# WHAT THE TASK REQUIRES
Each line, starting at the one with "Find all instances of left" and running to the end of the data below, is to be set down again exactly, both ends included; leave pictures out.

────

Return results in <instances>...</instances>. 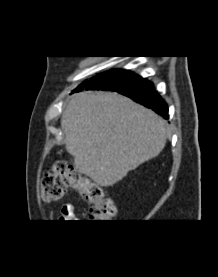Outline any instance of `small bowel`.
Instances as JSON below:
<instances>
[{
    "mask_svg": "<svg viewBox=\"0 0 218 277\" xmlns=\"http://www.w3.org/2000/svg\"><path fill=\"white\" fill-rule=\"evenodd\" d=\"M58 214L61 222H75L74 220L77 219L75 215V207L71 203L63 204L59 208Z\"/></svg>",
    "mask_w": 218,
    "mask_h": 277,
    "instance_id": "small-bowel-1",
    "label": "small bowel"
}]
</instances>
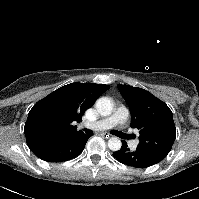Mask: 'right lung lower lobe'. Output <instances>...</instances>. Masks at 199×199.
<instances>
[{
  "label": "right lung lower lobe",
  "instance_id": "right-lung-lower-lobe-1",
  "mask_svg": "<svg viewBox=\"0 0 199 199\" xmlns=\"http://www.w3.org/2000/svg\"><path fill=\"white\" fill-rule=\"evenodd\" d=\"M91 135L80 132L69 138L58 141L35 143L30 150L40 159L47 162H62L73 159L84 149Z\"/></svg>",
  "mask_w": 199,
  "mask_h": 199
}]
</instances>
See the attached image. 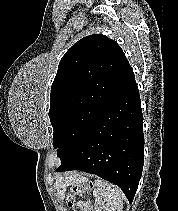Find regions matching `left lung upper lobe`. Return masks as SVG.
I'll return each instance as SVG.
<instances>
[{"label": "left lung upper lobe", "instance_id": "1", "mask_svg": "<svg viewBox=\"0 0 178 211\" xmlns=\"http://www.w3.org/2000/svg\"><path fill=\"white\" fill-rule=\"evenodd\" d=\"M129 62L102 34L76 42L62 57L51 86L49 117L53 147L63 163L101 116Z\"/></svg>", "mask_w": 178, "mask_h": 211}]
</instances>
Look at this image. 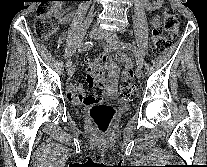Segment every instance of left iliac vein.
<instances>
[{
    "label": "left iliac vein",
    "instance_id": "1",
    "mask_svg": "<svg viewBox=\"0 0 207 167\" xmlns=\"http://www.w3.org/2000/svg\"><path fill=\"white\" fill-rule=\"evenodd\" d=\"M100 39L106 40L109 43V45L114 49L120 48V47L117 46V44L119 43L118 37L113 32H105V31L102 32V35H101ZM136 76L138 78H140L142 76V67L137 66Z\"/></svg>",
    "mask_w": 207,
    "mask_h": 167
}]
</instances>
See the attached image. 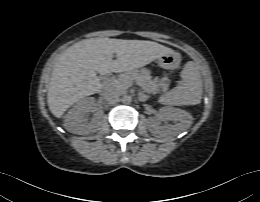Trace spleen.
<instances>
[{"instance_id": "obj_1", "label": "spleen", "mask_w": 260, "mask_h": 202, "mask_svg": "<svg viewBox=\"0 0 260 202\" xmlns=\"http://www.w3.org/2000/svg\"><path fill=\"white\" fill-rule=\"evenodd\" d=\"M181 83L159 98L165 105H196L202 99V81L196 64L186 63L181 72Z\"/></svg>"}]
</instances>
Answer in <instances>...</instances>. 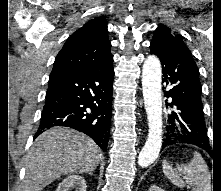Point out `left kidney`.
<instances>
[{
    "instance_id": "left-kidney-1",
    "label": "left kidney",
    "mask_w": 221,
    "mask_h": 191,
    "mask_svg": "<svg viewBox=\"0 0 221 191\" xmlns=\"http://www.w3.org/2000/svg\"><path fill=\"white\" fill-rule=\"evenodd\" d=\"M148 191H165V190H163L162 188H160L156 185H153L150 187V189Z\"/></svg>"
}]
</instances>
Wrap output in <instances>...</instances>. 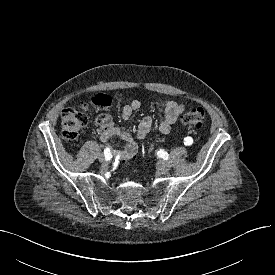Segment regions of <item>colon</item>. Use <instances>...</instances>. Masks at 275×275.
Returning <instances> with one entry per match:
<instances>
[{
  "label": "colon",
  "mask_w": 275,
  "mask_h": 275,
  "mask_svg": "<svg viewBox=\"0 0 275 275\" xmlns=\"http://www.w3.org/2000/svg\"><path fill=\"white\" fill-rule=\"evenodd\" d=\"M92 106L97 111L106 110L110 104L111 99L108 96L99 94L91 99ZM87 106H82L81 109L67 108L63 110L61 117L62 134L64 138L73 140L78 137L80 132L88 123V116L86 114ZM104 115H100L102 117ZM206 116L205 112L200 107L191 108L182 116V123L194 128H202L205 124Z\"/></svg>",
  "instance_id": "1"
}]
</instances>
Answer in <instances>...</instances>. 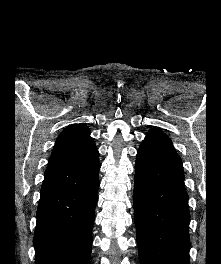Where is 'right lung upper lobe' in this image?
I'll return each instance as SVG.
<instances>
[{
	"label": "right lung upper lobe",
	"mask_w": 221,
	"mask_h": 264,
	"mask_svg": "<svg viewBox=\"0 0 221 264\" xmlns=\"http://www.w3.org/2000/svg\"><path fill=\"white\" fill-rule=\"evenodd\" d=\"M95 152L89 128L84 124L70 125L57 138L48 166L81 160Z\"/></svg>",
	"instance_id": "right-lung-upper-lobe-1"
}]
</instances>
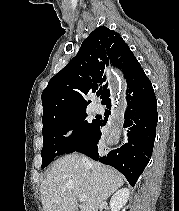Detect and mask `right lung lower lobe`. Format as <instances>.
Instances as JSON below:
<instances>
[{
  "instance_id": "right-lung-lower-lobe-1",
  "label": "right lung lower lobe",
  "mask_w": 179,
  "mask_h": 211,
  "mask_svg": "<svg viewBox=\"0 0 179 211\" xmlns=\"http://www.w3.org/2000/svg\"><path fill=\"white\" fill-rule=\"evenodd\" d=\"M105 105L110 109L111 100ZM124 119L128 138L124 145L108 154L98 153L101 127L106 124L99 120L90 138L75 151L113 166L134 186L151 158L158 121L157 100L152 84L143 70L127 83Z\"/></svg>"
}]
</instances>
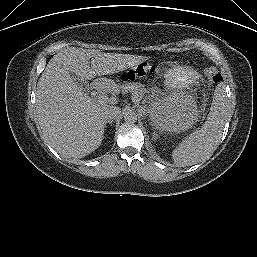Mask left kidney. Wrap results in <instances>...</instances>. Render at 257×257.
<instances>
[{"mask_svg": "<svg viewBox=\"0 0 257 257\" xmlns=\"http://www.w3.org/2000/svg\"><path fill=\"white\" fill-rule=\"evenodd\" d=\"M153 126L169 132H181L192 127L198 120V112L191 96L174 93L153 102L149 109Z\"/></svg>", "mask_w": 257, "mask_h": 257, "instance_id": "left-kidney-1", "label": "left kidney"}]
</instances>
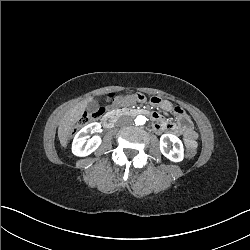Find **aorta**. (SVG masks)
Returning a JSON list of instances; mask_svg holds the SVG:
<instances>
[{"label":"aorta","mask_w":250,"mask_h":250,"mask_svg":"<svg viewBox=\"0 0 250 250\" xmlns=\"http://www.w3.org/2000/svg\"><path fill=\"white\" fill-rule=\"evenodd\" d=\"M145 122H146V117L143 116V115H139V116H137L136 119H135V123H136L137 125H143V124H145Z\"/></svg>","instance_id":"aorta-1"}]
</instances>
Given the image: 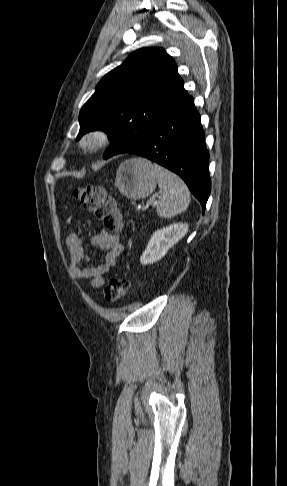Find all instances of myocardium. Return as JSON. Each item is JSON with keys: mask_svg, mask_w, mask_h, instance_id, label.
<instances>
[{"mask_svg": "<svg viewBox=\"0 0 287 486\" xmlns=\"http://www.w3.org/2000/svg\"><path fill=\"white\" fill-rule=\"evenodd\" d=\"M109 142V133L98 128L86 133L79 141V146L87 152H96L107 146Z\"/></svg>", "mask_w": 287, "mask_h": 486, "instance_id": "myocardium-1", "label": "myocardium"}]
</instances>
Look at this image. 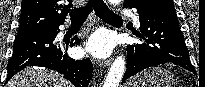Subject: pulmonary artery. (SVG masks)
<instances>
[{
	"instance_id": "1",
	"label": "pulmonary artery",
	"mask_w": 205,
	"mask_h": 87,
	"mask_svg": "<svg viewBox=\"0 0 205 87\" xmlns=\"http://www.w3.org/2000/svg\"><path fill=\"white\" fill-rule=\"evenodd\" d=\"M133 21H134V23H135L137 26L140 25V22H139V19H138L137 16H133Z\"/></svg>"
}]
</instances>
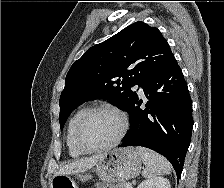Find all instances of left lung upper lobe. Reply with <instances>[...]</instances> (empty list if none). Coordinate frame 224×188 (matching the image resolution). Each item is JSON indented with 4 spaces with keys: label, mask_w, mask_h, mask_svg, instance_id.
<instances>
[{
    "label": "left lung upper lobe",
    "mask_w": 224,
    "mask_h": 188,
    "mask_svg": "<svg viewBox=\"0 0 224 188\" xmlns=\"http://www.w3.org/2000/svg\"><path fill=\"white\" fill-rule=\"evenodd\" d=\"M173 58L161 32L144 22L89 48L67 73L60 97V128L76 107L93 99H108L130 115L138 96L131 87L142 86Z\"/></svg>",
    "instance_id": "1"
}]
</instances>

────

# EXPECTED ANSWER
Find all instances of left lung upper lobe. Reply with <instances>[...]</instances> (empty list if none). Coordinate frame 224×188 (matching the image resolution). Each item is JSON indented with 4 spaces with keys: label, mask_w, mask_h, mask_svg, instance_id.
<instances>
[{
    "label": "left lung upper lobe",
    "mask_w": 224,
    "mask_h": 188,
    "mask_svg": "<svg viewBox=\"0 0 224 188\" xmlns=\"http://www.w3.org/2000/svg\"><path fill=\"white\" fill-rule=\"evenodd\" d=\"M173 58L161 32L144 22L89 48L67 73L60 97V128L76 107L93 99H108L130 115L138 96L131 87L142 86Z\"/></svg>",
    "instance_id": "1"
}]
</instances>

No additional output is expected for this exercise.